YOUR GOAL:
Your answer should repeat the entries in full, exactly as given, with no pictures.

EXERCISE MATERIALS:
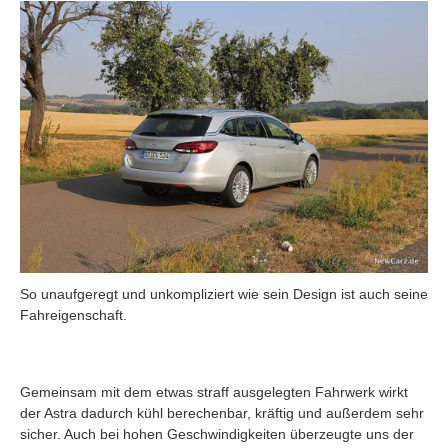
So unaufgeregt und unkompliziert wie sein Design ist auch seine
Fahreigenschaft.
Gemeinsam mit dem etwas straff ausgelegten Fahrwerk wirkt
der Astra dadurch kühl berechenbar, kräftig und außerdem sehr
sicher. Auch bei hohen Geschwindigkeiten überzeugte uns der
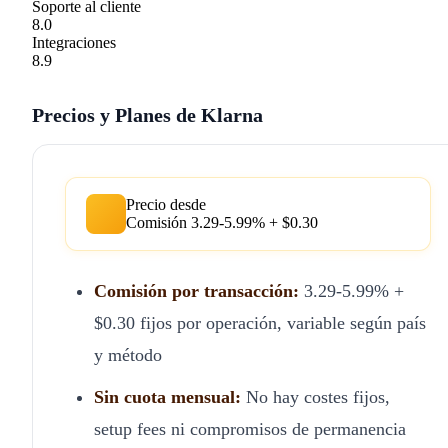
Soporte al cliente
8.0
Integraciones
8.9
Precios y Planes de Klarna
Precio desde
Comisión 3.29-5.99% + $0.30
Comisión por transacción:
3.29-5.99% +
$0.30 fijos por operación, variable según país
y método
Sin cuota mensual:
No hay costes fijos,
setup fees ni compromisos de permanencia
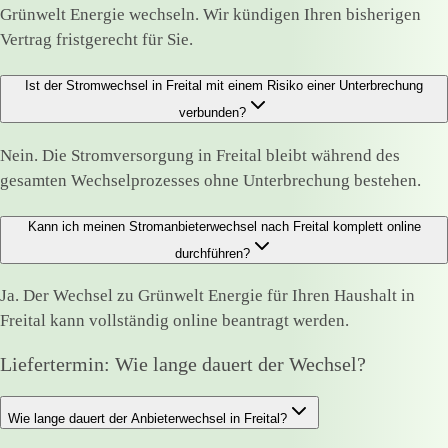
Grünwelt Energie wechseln. Wir kündigen Ihren bisherigen
Vertrag fristgerecht für Sie.
Ist der Stromwechsel in Freital mit einem Risiko einer Unterbrechung
verbunden?
Nein. Die Stromversorgung in Freital bleibt während des
gesamten Wechselprozesses ohne Unterbrechung bestehen.
Kann ich meinen Stromanbieterwechsel nach Freital komplett online
durchführen?
Ja. Der Wechsel zu Grünwelt Energie für Ihren Haushalt in
Freital kann vollständig online beantragt werden.
Liefertermin: Wie lange dauert der Wechsel?
Wie lange dauert der Anbieterwechsel in Freital?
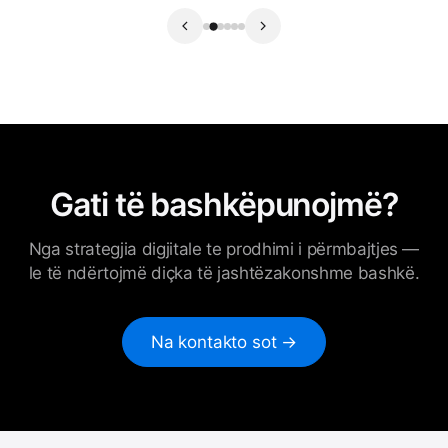
Gati të bashkëpunojmë?
Nga strategjia digjitale te prodhimi i përmbajtjes —
le të ndërtojmë diçka të jashtëzakonshme bashkë.
Na kontakto sot →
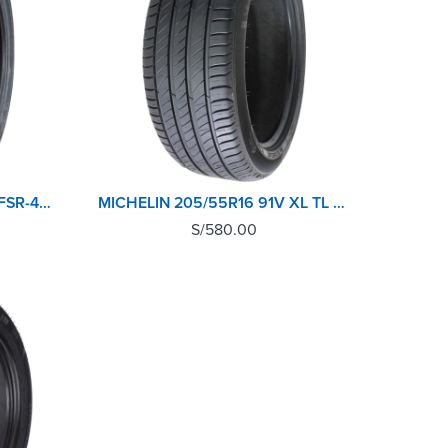
205/55R16 94V FORTUNE FSR-401 FITCLIME TL
MICHELIN 205/55R16 91V XL TL PRIMACY 4+
S/
580.00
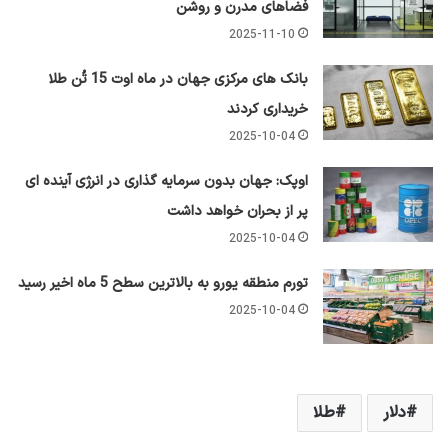
فضاهای مدرن و روشن
2025-11-10
بانک های مرکزی جهان در ماه اوت 15 تُن طلا
خریداری کردند
2025-10-04
اوپک: جهان بدون سرمایه گذاری در انرژی آینده ای
پر از بحران خواهد داشت
2025-10-04
تورم منطقه یورو به بالاترین سطح 5 ماه اخیر رسید
2025-10-04
دلار
طلا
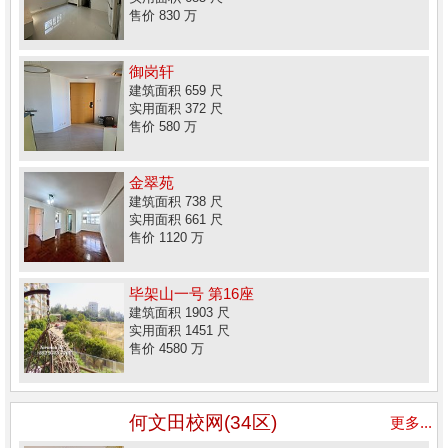
售价 830 万
御岗轩
建筑面积 659 尺
实用面积 372 尺
售价 580 万
金翠苑
建筑面积 738 尺
实用面积 661 尺
售价 1120 万
毕架山一号 第16座
建筑面积 1903 尺
实用面积 1451 尺
售价 4580 万
何文田校网(34区)
更多...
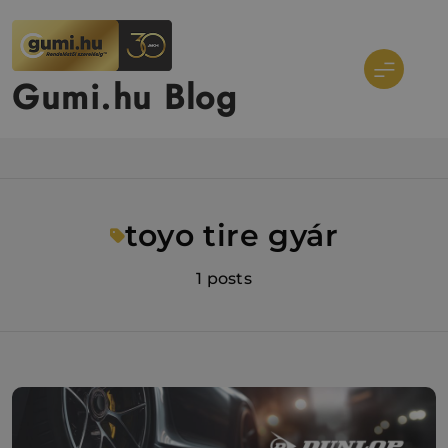
Ugrás
a
tartalomra
Gumi.hu Blog
toyo tire gyár
1 posts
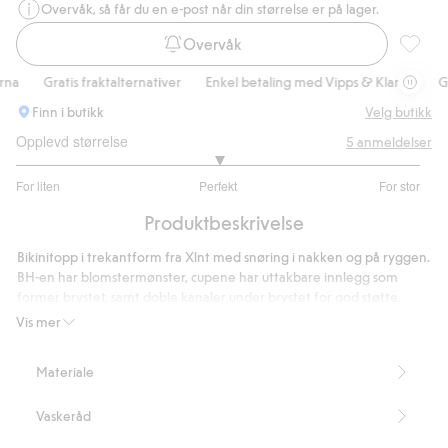
Overvåk, så får du en e-post når din størrelse er på lager.
Overvåk
Vattert 
Gratis fraktalternativer
Enkel betaling med Vipps & Klarna
Grati
Finn i butikk
Velg butikk
Opplevd størrelse
5
anmeldelser
3
For liten
Perfekt
For stor
av
Basert
5
Produktbeskrivelse
på
3
Bikinitopp i trekantform fra Xlnt med snøring i nakken og på ryggen.
stemmer
BH-en har blomstermønster, cupene har uttakbare innlegg som
former brystet, samt doble kanaler under brystet for god støtte.
Uttakbar vattering
Vis mer
Knyting i nakken og ryggen
Blomstrete
Materiale
Doble kanaler under bysten
Inneholder 82 % resirkulert polyester
Vaskeråd
Artikkelnummer
:
825802
Blended Recycled Polyester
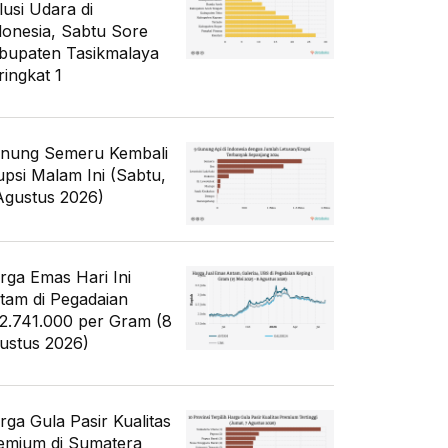
lusi Udara di
donesia, Sabtu Sore
bupaten Tasikmalaya
ringkat 1
nung Semeru Kembali
upsi Malam Ini (Sabtu,
Agustus 2026)
rga Emas Hari Ini
tam di Pegadaian
2.741.000 per Gram (8
ustus 2026)
rga Gula Pasir Kualitas
emium di Sumatera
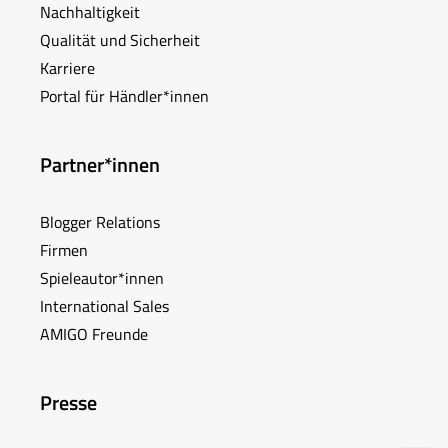
Nachhaltigkeit
Qualität und Sicherheit
Karriere
Portal für Händler*innen
Partner*innen
Blogger Relations
Firmen
Spieleautor*innen
International Sales
AMIGO Freunde
Presse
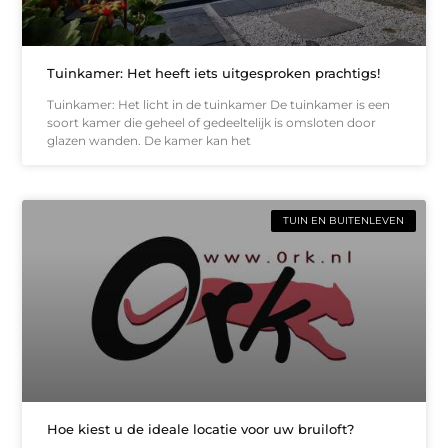
Tuinkamer: Het heeft iets uitgesproken prachtigs!
Tuinkamer: Het licht in de tuinkamer De tuinkamer is een
soort kamer die geheel of gedeeltelijk is omsloten door
glazen wanden. De kamer kan het
TUIN EN BUITENLEVEN
Hoe kiest u de ideale locatie voor uw bruiloft?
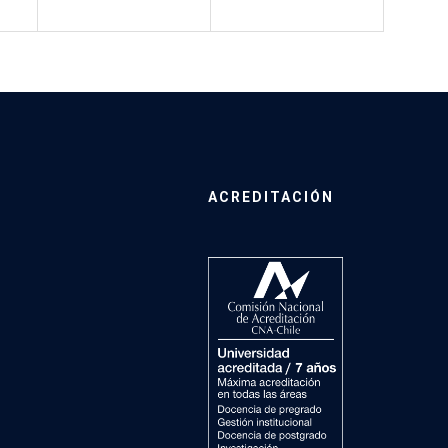
ACREDITACIÓN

EXERCISE SOLUTION:
So unaufgeregt und unkompliziert wie sein Design ist auch seine
Fahreigenschaft.
Gemeinsam mit dem etwas straff ausgelegten Fahrwerk wirkt
der Astra dadurch kühl berechenbar, kräftig und außerdem sehr
sicher. Auch bei hohen Geschwindigkeiten überzeugte uns der
Soporte al cliente
8.0
Integraciones
8.9
Precios y Planes de Klarna
Precio desde
Comisión 3.29-5.99% + $0.30
Comisión por transacción:
3.29-5.99% +
$0.30 fijos por operación, variable según país
y método
Sin cuota mensual:
No hay costes fijos,
setup fees ni compromisos de permanencia
Grünwelt Energie wechseln. Wir kündigen Ihren bisherigen
Vertrag fristgerecht für Sie.
Ist der Stromwechsel in Freital mit einem Risiko einer Unterbrechung
verbunden?
Nein. Die Stromversorgung in Freital bleibt während des
gesamten Wechselprozesses ohne Unterbrechung bestehen.
Kann ich meinen Stromanbieterwechsel nach Freital komplett online
durchführen?
Ja. Der Wechsel zu Grünwelt Energie für Ihren Haushalt in
Freital kann vollständig online beantragt werden.
Liefertermin: Wie lange dauert der Wechsel?
Wie lange dauert der Anbieterwechsel in Freital?
Gati të bashkëpunojmë?
Nga strategjia digjitale te prodhimi i përmbajtjes —
le të ndërtojmë diçka të jashtëzakonshme bashkë.
Na kontakto sot →
205/55R16 94V FORTUNE FSR-401 FITCLIME TL
MICHELIN 205/55R16 91V XL TL PRIMACY 4+
S/
580.00
فضاهای مدرن و روشن
2025-11-10
بانک های مرکزی جهان در ماه اوت 15 تُن طلا
خریداری کردند
2025-10-04
اوپک: جهان بدون سرمایه گذاری در انرژی آینده ای
پر از بحران خواهد داشت
2025-10-04
تورم منطقه یورو به بالاترین سطح 5 ماه اخیر رسید
2025-10-04
دلار
طلا
售价 830 万
御岗轩
建筑面积 659 尺
实用面积 372 尺
售价 580 万
金翠苑
建筑面积 738 尺
实用面积 661 尺
售价 1120 万
毕架山一号 第16座
建筑面积 1903 尺
实用面积 1451 尺
售价 4580 万
何文田校网(34区)
更多...
Ugrás
a
tartalomra
Gumi.hu Blog
toyo tire gyár
1 posts
Overvåk, så får du en e-post når din størrelse er på lager.
Overvåk
Vattert 
Gratis fraktalternativer
Enkel betaling med Vipps & Klarna
Grati
Finn i butikk
Velg butikk
Opplevd størrelse
5
anmeldelser
3
For liten
Perfekt
For stor
av
Basert
5
Produktbeskrivelse
på
3
Bikinitopp i trekantform fra Xlnt med snøring i nakken og på ryggen.
stemmer
BH-en har blomstermønster, cupene har uttakbare innlegg som
former brystet, samt doble kanaler under brystet for god støtte.
Uttakbar vattering
Vis mer
Knyting i nakken og ryggen
Blomstrete
Materiale
Doble kanaler under bysten
Inneholder 82 % resirkulert polyester
Vaskeråd
Artikkelnummer
:
825802
Blended Recycled Polyester
lusi Udara di
donesia, Sabtu Sore
bupaten Tasikmalaya
ringkat 1
nung Semeru Kembali
upsi Malam Ini (Sabtu,
Agustus 2026)
rga Emas Hari Ini
tam di Pegadaian
2.741.000 per Gram (8
ustus 2026)
rga Gula Pasir Kualitas
emium di Sumatera
Nachhaltigkeit
Qualität und Sicherheit
Karriere
Portal für Händler*innen
Partner*innen
Blogger Relations
Firmen
Spieleautor*innen
International Sales
AMIGO Freunde
Presse
Tuinkamer: Het heeft iets uitgesproken prachtigs!
Tuinkamer: Het licht in de tuinkamer De tuinkamer is een
soort kamer die geheel of gedeeltelijk is omsloten door
glazen wanden. De kamer kan het
TUIN EN BUITENLEVEN
Hoe kiest u de ideale locatie voor uw bruiloft?
ACREDITACIÓN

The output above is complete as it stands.